BEGIN
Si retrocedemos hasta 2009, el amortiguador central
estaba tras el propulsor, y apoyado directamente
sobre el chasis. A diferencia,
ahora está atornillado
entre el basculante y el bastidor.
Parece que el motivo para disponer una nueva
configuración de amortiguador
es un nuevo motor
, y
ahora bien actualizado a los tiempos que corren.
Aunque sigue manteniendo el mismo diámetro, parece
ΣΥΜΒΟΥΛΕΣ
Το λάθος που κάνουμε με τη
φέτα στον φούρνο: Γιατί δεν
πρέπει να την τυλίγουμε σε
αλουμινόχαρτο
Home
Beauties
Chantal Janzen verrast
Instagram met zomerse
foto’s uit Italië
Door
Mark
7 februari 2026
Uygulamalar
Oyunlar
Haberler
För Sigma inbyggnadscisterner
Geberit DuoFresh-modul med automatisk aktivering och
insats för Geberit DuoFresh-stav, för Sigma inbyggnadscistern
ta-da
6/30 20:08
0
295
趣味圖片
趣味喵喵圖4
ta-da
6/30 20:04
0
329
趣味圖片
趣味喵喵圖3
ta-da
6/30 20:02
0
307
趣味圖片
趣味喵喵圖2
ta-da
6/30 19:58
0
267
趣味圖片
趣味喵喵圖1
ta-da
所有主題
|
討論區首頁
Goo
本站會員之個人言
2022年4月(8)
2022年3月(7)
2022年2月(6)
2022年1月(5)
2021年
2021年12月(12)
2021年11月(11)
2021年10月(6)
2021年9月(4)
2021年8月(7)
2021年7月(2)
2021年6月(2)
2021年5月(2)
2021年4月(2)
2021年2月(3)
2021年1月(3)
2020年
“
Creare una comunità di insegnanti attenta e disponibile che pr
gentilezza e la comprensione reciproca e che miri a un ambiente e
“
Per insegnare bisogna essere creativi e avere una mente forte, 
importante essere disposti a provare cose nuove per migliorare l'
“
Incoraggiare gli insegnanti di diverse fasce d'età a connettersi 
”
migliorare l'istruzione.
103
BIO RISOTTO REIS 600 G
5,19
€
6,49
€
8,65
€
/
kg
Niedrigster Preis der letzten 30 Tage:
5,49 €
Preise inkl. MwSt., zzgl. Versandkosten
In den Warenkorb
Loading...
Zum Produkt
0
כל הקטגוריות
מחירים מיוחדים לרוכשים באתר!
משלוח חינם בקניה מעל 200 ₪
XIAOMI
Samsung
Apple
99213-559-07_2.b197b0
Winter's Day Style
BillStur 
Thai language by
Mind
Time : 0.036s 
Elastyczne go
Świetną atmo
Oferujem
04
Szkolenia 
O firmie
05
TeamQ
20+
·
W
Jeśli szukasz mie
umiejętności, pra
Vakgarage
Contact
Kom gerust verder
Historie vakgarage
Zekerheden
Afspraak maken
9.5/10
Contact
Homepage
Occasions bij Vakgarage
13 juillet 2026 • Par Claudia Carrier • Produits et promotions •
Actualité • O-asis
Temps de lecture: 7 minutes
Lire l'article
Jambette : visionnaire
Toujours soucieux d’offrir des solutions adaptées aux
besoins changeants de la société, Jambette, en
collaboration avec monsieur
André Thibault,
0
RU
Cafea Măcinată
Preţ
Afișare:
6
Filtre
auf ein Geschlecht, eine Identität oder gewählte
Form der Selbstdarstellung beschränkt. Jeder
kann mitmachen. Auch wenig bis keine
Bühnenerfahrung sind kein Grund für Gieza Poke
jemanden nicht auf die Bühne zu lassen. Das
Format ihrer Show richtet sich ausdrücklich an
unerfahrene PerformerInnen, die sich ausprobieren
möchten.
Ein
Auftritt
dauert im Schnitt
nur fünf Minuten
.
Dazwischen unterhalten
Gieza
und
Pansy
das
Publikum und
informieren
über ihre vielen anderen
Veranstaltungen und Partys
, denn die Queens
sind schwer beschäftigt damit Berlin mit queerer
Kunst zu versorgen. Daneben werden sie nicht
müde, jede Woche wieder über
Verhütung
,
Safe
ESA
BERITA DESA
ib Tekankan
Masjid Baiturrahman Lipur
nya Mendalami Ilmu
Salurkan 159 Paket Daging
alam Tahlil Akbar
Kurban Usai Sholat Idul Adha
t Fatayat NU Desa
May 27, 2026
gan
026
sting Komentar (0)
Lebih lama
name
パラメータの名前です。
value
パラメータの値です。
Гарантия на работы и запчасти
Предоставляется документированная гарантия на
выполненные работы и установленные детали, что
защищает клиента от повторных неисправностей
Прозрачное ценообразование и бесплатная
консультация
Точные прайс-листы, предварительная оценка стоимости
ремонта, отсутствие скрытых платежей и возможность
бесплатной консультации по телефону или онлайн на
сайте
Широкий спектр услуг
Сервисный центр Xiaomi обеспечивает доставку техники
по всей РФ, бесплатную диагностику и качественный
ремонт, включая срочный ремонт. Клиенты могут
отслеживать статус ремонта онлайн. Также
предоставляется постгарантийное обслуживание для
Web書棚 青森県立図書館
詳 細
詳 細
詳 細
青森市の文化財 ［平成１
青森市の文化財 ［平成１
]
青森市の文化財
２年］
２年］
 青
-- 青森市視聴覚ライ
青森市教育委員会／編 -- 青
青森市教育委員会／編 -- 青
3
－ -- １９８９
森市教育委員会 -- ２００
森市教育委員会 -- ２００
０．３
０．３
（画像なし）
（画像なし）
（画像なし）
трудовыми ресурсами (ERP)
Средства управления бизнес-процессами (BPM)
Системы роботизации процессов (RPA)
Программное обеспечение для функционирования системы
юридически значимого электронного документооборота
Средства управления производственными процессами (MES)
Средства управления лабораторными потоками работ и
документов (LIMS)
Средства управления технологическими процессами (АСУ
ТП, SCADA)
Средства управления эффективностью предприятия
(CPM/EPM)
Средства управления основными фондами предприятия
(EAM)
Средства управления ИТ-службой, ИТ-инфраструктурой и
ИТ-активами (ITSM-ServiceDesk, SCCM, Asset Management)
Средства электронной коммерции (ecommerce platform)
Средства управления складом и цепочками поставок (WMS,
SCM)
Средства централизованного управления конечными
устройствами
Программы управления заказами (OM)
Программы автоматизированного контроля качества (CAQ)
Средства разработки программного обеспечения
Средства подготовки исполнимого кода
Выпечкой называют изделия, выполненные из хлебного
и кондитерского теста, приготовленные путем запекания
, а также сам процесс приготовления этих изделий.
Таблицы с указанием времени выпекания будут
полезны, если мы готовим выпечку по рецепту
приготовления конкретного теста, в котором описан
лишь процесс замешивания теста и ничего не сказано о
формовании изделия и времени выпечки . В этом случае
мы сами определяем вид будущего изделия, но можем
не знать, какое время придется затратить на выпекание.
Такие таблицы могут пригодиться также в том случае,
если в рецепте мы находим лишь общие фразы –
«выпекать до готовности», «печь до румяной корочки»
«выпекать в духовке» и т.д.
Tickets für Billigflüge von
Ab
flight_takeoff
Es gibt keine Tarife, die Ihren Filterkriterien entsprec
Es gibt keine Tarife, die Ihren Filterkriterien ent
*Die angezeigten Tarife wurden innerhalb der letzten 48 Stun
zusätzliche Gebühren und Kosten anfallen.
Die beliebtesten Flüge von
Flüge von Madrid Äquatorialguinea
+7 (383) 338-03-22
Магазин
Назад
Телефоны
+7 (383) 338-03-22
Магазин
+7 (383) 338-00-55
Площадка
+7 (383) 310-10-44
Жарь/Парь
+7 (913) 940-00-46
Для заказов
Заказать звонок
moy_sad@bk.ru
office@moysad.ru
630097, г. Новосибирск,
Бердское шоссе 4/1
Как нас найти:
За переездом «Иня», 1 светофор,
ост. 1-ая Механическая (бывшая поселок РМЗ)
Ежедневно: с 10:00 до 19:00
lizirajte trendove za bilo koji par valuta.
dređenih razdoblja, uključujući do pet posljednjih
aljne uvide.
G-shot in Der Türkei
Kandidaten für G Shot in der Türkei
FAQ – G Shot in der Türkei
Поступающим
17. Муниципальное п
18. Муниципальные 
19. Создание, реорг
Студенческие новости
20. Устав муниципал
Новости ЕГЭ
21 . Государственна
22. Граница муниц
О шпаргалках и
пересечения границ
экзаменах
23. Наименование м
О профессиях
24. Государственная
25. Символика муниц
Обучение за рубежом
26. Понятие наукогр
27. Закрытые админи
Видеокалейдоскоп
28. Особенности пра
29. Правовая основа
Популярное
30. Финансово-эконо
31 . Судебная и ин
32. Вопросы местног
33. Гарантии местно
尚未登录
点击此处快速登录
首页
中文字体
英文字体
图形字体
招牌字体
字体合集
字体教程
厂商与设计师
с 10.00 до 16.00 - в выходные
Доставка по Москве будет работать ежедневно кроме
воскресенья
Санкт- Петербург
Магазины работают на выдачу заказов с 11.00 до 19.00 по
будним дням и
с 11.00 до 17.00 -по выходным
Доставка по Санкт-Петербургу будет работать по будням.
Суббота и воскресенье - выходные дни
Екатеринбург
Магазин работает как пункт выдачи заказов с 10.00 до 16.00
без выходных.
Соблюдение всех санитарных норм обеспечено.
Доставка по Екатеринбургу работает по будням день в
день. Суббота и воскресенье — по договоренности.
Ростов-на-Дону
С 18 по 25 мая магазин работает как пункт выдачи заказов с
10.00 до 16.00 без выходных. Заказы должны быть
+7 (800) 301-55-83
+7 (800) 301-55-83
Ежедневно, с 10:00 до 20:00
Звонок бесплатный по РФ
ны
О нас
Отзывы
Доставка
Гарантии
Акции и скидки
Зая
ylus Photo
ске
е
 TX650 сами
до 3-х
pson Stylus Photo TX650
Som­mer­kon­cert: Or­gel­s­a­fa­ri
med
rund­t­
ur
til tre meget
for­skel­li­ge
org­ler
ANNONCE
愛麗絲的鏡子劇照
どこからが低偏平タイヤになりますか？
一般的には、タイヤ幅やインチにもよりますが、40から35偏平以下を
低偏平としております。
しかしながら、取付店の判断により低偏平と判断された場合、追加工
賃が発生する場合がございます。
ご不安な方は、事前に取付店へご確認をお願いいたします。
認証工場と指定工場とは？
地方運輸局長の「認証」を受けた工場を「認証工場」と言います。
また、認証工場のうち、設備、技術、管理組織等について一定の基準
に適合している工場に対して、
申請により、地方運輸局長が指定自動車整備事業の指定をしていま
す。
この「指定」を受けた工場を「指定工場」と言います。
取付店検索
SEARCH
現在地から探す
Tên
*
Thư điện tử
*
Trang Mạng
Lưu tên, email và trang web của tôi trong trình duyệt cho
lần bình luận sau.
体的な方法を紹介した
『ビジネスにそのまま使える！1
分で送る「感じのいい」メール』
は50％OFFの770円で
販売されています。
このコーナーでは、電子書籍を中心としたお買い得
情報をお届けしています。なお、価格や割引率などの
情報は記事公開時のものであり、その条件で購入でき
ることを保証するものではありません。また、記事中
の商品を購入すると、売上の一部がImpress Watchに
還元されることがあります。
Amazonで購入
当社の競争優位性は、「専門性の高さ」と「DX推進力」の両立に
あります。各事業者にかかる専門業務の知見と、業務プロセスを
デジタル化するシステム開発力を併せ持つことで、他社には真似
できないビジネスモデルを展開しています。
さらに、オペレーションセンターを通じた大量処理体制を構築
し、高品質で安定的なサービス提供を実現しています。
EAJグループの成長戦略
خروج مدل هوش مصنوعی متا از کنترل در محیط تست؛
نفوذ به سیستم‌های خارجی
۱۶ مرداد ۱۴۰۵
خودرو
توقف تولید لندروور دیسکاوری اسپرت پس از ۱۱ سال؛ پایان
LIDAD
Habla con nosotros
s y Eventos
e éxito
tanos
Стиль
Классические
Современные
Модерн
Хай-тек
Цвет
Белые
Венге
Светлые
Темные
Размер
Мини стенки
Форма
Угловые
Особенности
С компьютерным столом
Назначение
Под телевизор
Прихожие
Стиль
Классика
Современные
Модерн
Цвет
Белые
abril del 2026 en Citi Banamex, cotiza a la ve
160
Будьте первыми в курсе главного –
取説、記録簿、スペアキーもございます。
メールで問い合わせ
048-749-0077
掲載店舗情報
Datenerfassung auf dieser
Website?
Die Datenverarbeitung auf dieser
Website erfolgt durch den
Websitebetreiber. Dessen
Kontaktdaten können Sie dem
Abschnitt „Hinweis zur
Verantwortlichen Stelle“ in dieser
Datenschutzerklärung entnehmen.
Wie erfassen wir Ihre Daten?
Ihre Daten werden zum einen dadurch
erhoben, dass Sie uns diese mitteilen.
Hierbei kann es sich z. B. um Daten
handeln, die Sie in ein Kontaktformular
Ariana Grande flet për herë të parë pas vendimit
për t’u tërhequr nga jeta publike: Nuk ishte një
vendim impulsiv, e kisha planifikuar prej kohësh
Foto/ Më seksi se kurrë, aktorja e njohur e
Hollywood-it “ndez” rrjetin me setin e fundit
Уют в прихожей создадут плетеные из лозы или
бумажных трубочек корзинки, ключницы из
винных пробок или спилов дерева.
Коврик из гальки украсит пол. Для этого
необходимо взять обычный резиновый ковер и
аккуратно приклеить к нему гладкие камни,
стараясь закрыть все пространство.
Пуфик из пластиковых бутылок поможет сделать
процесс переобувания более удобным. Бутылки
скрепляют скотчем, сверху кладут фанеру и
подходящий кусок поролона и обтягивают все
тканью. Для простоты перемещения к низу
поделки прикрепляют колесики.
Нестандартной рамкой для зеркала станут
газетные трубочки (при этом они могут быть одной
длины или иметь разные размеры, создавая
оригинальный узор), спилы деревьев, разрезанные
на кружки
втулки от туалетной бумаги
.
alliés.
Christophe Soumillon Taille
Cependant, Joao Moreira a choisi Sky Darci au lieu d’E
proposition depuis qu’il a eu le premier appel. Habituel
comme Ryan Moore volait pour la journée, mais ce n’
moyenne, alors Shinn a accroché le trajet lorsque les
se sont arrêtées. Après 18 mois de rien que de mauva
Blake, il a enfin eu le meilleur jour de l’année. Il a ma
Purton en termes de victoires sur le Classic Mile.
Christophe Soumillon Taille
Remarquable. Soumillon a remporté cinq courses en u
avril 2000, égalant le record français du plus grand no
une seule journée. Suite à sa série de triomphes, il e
END
ASSIGNED TASK
Read the material above and copy out each line holding "journée".

OUTPUT OF THE TASK
comme Ryan Moore volait pour la journée, mais ce n’
une seule journée. Suite à sa série de triomphes, il e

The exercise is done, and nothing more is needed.